[Saved entries]
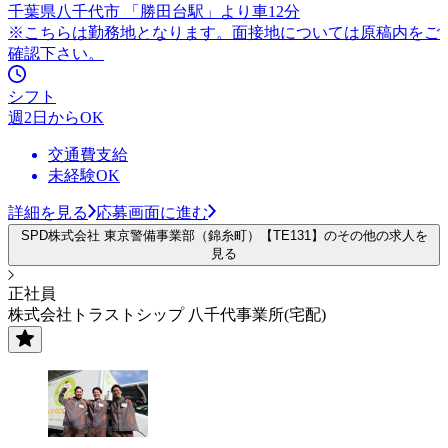
千葉県八千代市 「勝田台駅」より車12分
※こちらは勤務地となります。面接地については原稿内をご
確認下さい。
シフト
週2日からOK
交通費支給
未経験OK
詳細を見る
応募画面に進む
SPD株式会社 東京警備事業部（錦糸町）【TE131】のその他の求人を
見る
正社員
株式会社トラストシップ 八千代事業所(宅配)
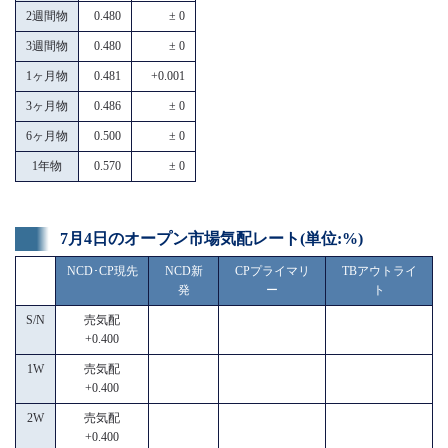
2週間物
0.480
± 0
3週間物
0.480
± 0
1ヶ月物
0.481
+0.001
3ヶ月物
0.486
± 0
6ヶ月物
0.500
± 0
1年物
0.570
± 0
7月4日のオープン市場気配レート(単位:%)
NCD･CP現先
NCD新
CPプライマリ
TBアウトライ
発
ー
ト
S/N
売気配
+0.400
1W
売気配
+0.400
2W
売気配
+0.400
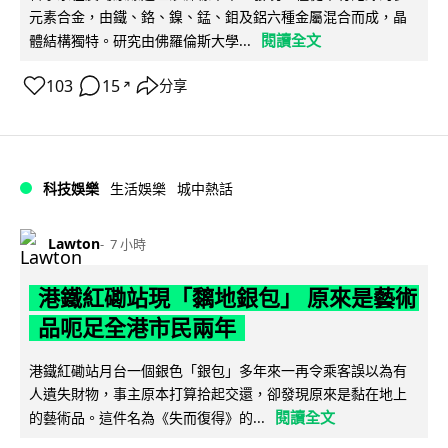
元素合金，由鐵、鉻、鎳、錳、鉬及鋁六種金屬混合而成，晶
閱讀全文
體結構獨特。研究由佛羅倫斯大學...
103
15
分享
↗
科技娛樂
生活娛樂
城中熱話
Lawton
7 小時
港鐵紅磡站現「黐地銀包」 原來是藝術
品呃足全港市民兩年
港鐵紅磡站月台一個銀色「銀包」多年來一再令乘客誤以為有
人遺失財物，事主原本打算拾起交還，卻發現原來是黏在地上
閱讀全文
的藝術品。這件名為《失而復得》的...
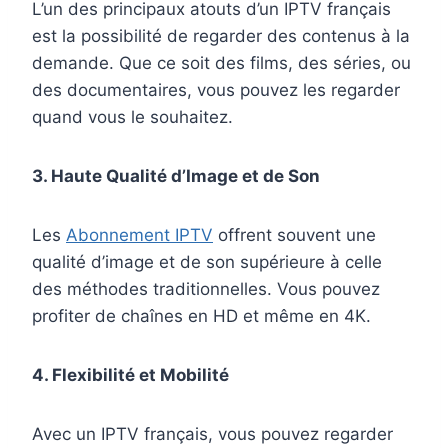
L’un des principaux atouts d’un IPTV français
est la possibilité de regarder des contenus à la
demande. Que ce soit des films, des séries, ou
des documentaires, vous pouvez les regarder
quand vous le souhaitez.
3. Haute Qualité d’Image et de Son
Les
Abonnement IPTV
offrent souvent une
qualité d’image et de son supérieure à celle
des méthodes traditionnelles. Vous pouvez
profiter de chaînes en HD et même en 4K.
4. Flexibilité et Mobilité
Avec un IPTV français, vous pouvez regarder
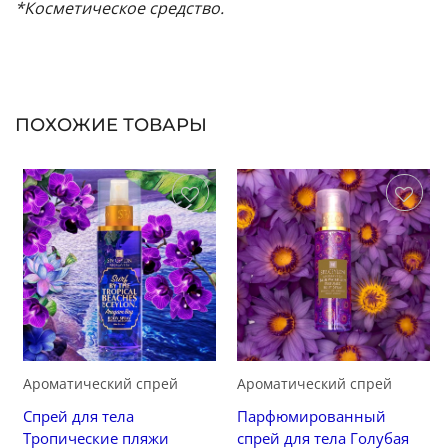
*Косметическое средство.
ПОХОЖИЕ ТОВАРЫ
Сохранить
Сохранить
Ароматический спрей
Ароматический спрей
Спрей для тела
Парфюмированный
Тропические пляжи
спрей для тела Голубая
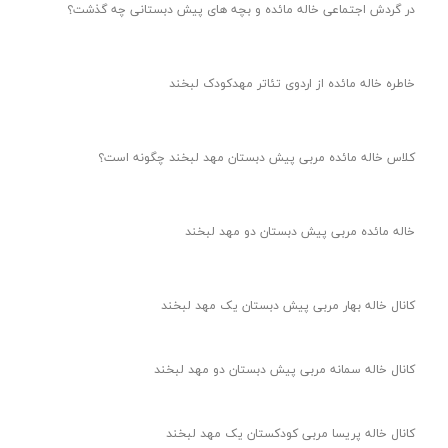
در گردش اجتماعی خاله مائده و بچه های پیش دبستانی چه گذشت؟
خاطره خاله مائده از اردوی تئاتر مهدکودک لبخند
کلاس خاله مائده مربی پیش دبستان مهد لبخند چگونه است؟
خاله مائده مربی پیش دبستان دو مهد لبخند
کانال خاله بهار مربی پیش دبستان یک مهد لبخند
کانال خاله سمانه مربی پیش دبستان دو مهد لبخند
کانال خاله پریسا مربی کودکستان یک مهد لبخند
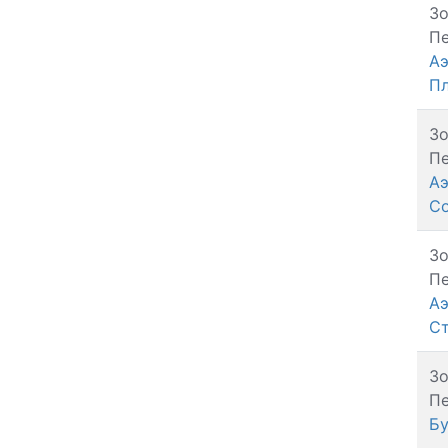
З
Пе
Аэ
П
З
Пе
Аэ
С
З
Пе
Аэ
Ст
З
Пе
Бу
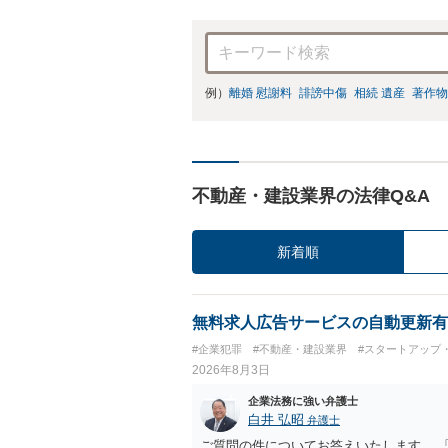
例）
離婚 慰謝料
誹謗中傷
相続 遺産
著作物
不動産・建設業界の法律Q&A
新着順
無料求人広告サービスの自動更新有
#企業犯罪
#不動産・建設業界
#スタートアップ
2026年8月3日
企業法務に強い弁護士
白井 弘昭
弁護士
ご質問の件についてお答えいたします。 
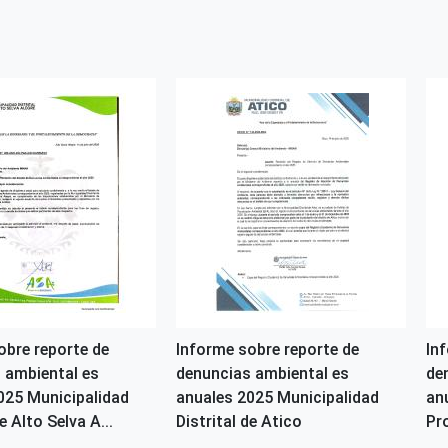
obre reporte de
Informe sobre reporte de
In
 ambiental es
denuncias ambiental es
de
025 Municipalidad
anuales 2025 Municipalidad
an
e Alto Selva A...
Distrital de Atico
Pr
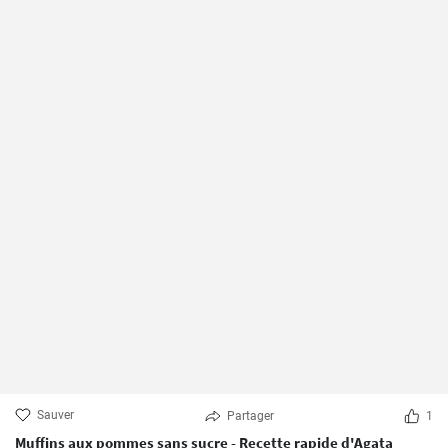
Sauver
Partager
1
Muffins aux pommes sans sucre - Recette rapide d'Agata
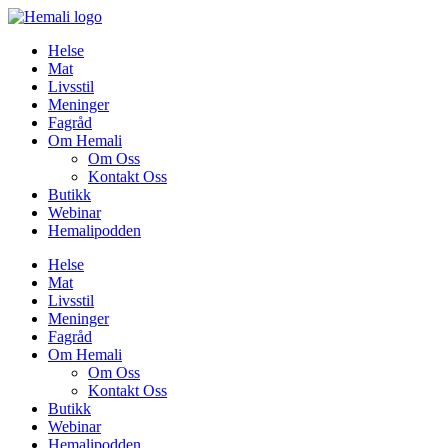
Skip
to
Helse
content
Mat
Livsstil
Meninger
Fagråd
Om Hemali
Om Oss
Kontakt Oss
Butikk
Webinar
Hemalipodden
Helse
Mat
Livsstil
Meninger
Fagråd
Om Hemali
Om Oss
Kontakt Oss
Butikk
Webinar
Hemalipodden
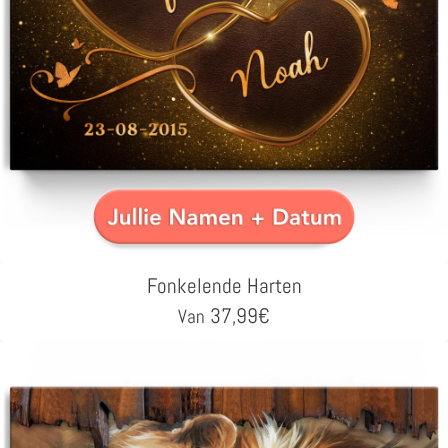
Fonkelende Harten
37,99
€
Van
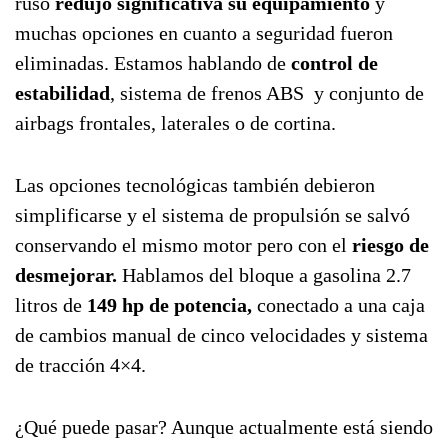
ruso
redujo significativa su equipamiento
y
muchas opciones en cuanto a seguridad fueron
eliminadas. Estamos hablando de
control de
estabilidad
, sistema de frenos ABS y conjunto de
airbags frontales, laterales o de cortina.
Las opciones tecnológicas también debieron
simplificarse y el sistema de propulsión se salvó
conservando el mismo motor pero con el
riesgo de
desmejorar.
Hablamos del bloque a gasolina 2.7
litros de
149 hp de potencia,
conectado a una caja
de cambios manual de cinco velocidades y sistema
de tracción 4×4.
¿Qué puede pasar? Aunque actualmente está siendo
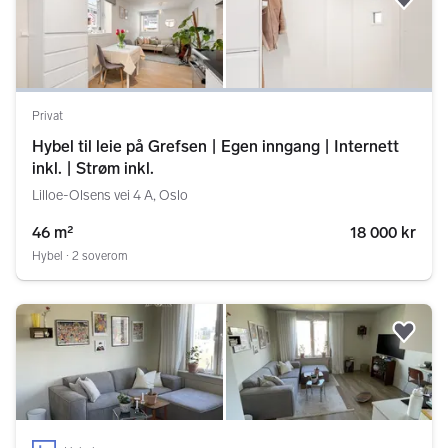
Legg
Privat
Hybel til leie på Grefsen | Egen inngang | Internett
inkl. | Strøm inkl.
Lilloe-Olsens vei 4 A, Oslo
46 m²
18 000 kr
Hybel ∙ 2 soverom
Legg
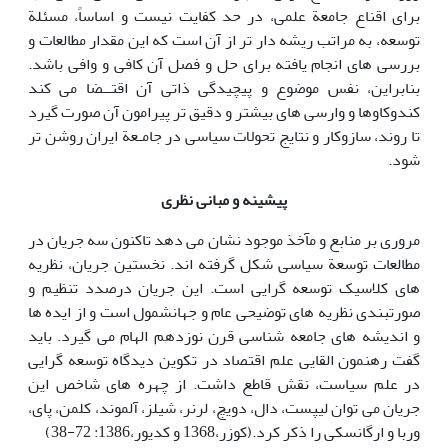
برای اقناع جامعة علمی، در حد کفایت نیست و اساساً، مسئلة
توسعه، به مراتب ریشه دار تر از آن است که این مقدار مطالعات و
بررسی های انجام یافته برای حل و فصل آن کافی و وافی باشد.
بنابراین، نفس موضوع و پیچیدگی ذاتی آن اقتــضا می کند
کندوکاوها و وارسی های بیشتر و دقیق تر پیرامون آن صورت گیرد
تا روند، سازوکار و نتایج تحولات سیاسی در جامـعة ایران روشن تر
شود.
پیشینه و مبانی نظری
مروری بر منابع و مآخذ موجود نشان می دهد تاکنون سه جریان در
مطالعات توسعة سیاسی شکل گرفته اند. نخستین جریان، نظریه
های کلاسیک توسعه گرایی است. این جریان درصدد تنظیم و
صورتبندی نظریه های توضیحی عام و جهانشمول است و از ایده ها
و اندیشه های جامعه شناسی قرن نوزدهم الهام می گیرد. باید
گفت رهنمون القایی علم اقتصاد در تکوین دیدگاه توسعه گرایی
در علم سیاست، نقش قاطع داشت. از چهره های شاخص این
جریان می توان لیپست، دال، دویچ، لرنر، شیلز، آلموند، کلمن، پای،
وربا و ارگانسکی را ذکر کرد.(کوزر،1368 و کدیور،1386: 72-38)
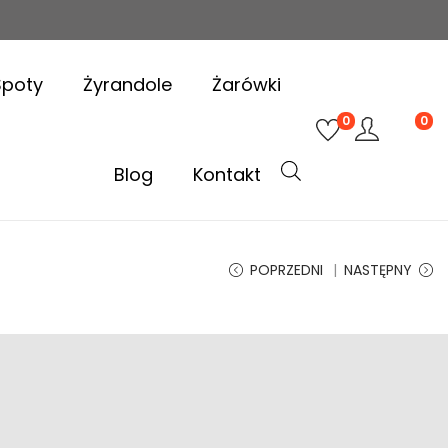
Spoty
Żyrandole
Żarówki
0
0
Blog
Kontakt
POPRZEDNI
NASTĘPNY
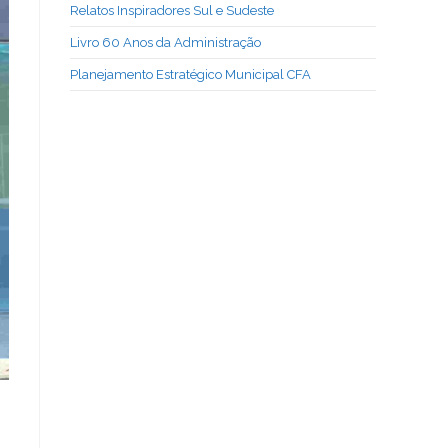
Relatos Inspiradores Sul e Sudeste
Livro 60 Anos da Administração
Planejamento Estratégico Municipal CFA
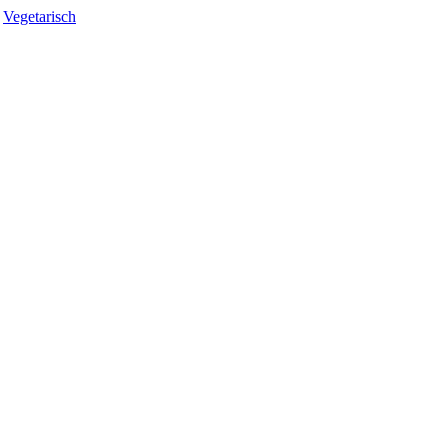
,
Vegetarisch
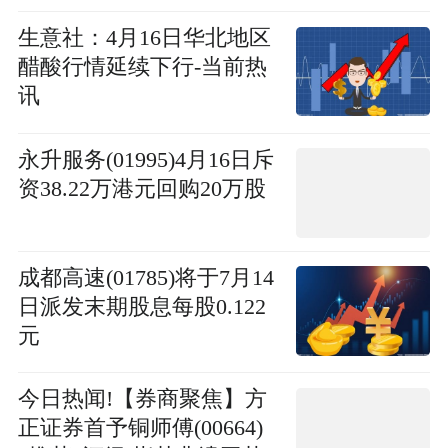
生意社：4月16日华北地区
醋酸行情延续下行-当前热
讯
永升服务(01995)4月16日斥
资38.22万港元回购20万股
成都高速(01785)将于7月14
日派发末期股息每股0.122
元
今日热闻!【券商聚焦】方
正证券首予铜师傅(00664)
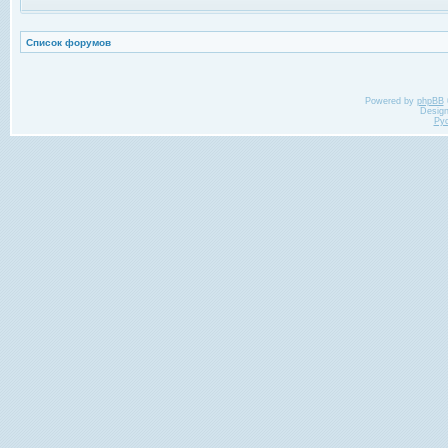
Список форумов
Powered by
phpBB
Desig
Ру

## What is being asked
The word to look for is "opciones"; copy out every line of the entries that holds it.

## Result
muchas opciones en cuanto a seguridad fueron
Las opciones tecnológicas también debieron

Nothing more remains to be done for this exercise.